The ability to successfully navigate in the environment is essential both for animals searching for food or escaping predators, as well as for human urban dwellers. It is something we take for granted, but under the hood, it is supported by still incompletely understood brain networks that continuously calculate our position in the environment. Moreover, the location where certain experience occurred is an indispensable building block of memory.
In the study, which appears in the September issue of the journal Neuron, the team led by Bruce McNaughton, UCI distinguished professor of neurobiology and behavior at the Ayala School of Biological Sciences, presents the findings that improve our understanding of the brain’s ability to tell how fast and in which direction our location is changing.
“The parietal cortex is part of the brain that processes visual and other sensory information in order to continuously update the speed and direction of movement”, said Dr. Ivan Skelin, co-first author of the study and postdoctoral researcher at the Canadian Centre for Behavioural Neuroscience at the University of Lethbridge and the Department of Neurobiology and Behavior at the Ayala School of Biological Sciences.
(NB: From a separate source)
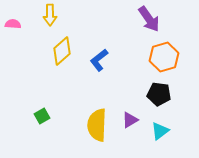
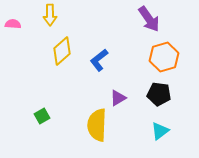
purple triangle: moved 12 px left, 22 px up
“In this study, we found that there is a division of work between large groups of cells, or modules, each being active when the experimental rat’s speed/direction were in a certain range [e.g. 10-20 cm/sec and heading north-east].”
Based solely on the activity of these cell modules, researchers were able to predict animal speed and direction with high accuracy. The newly acquired knowledge of where and how this information is organized in the brain is a potentially useful guidance for the development of brain-machine interfaces, which are already helping paralyzed people interact with the environment using their thoughts.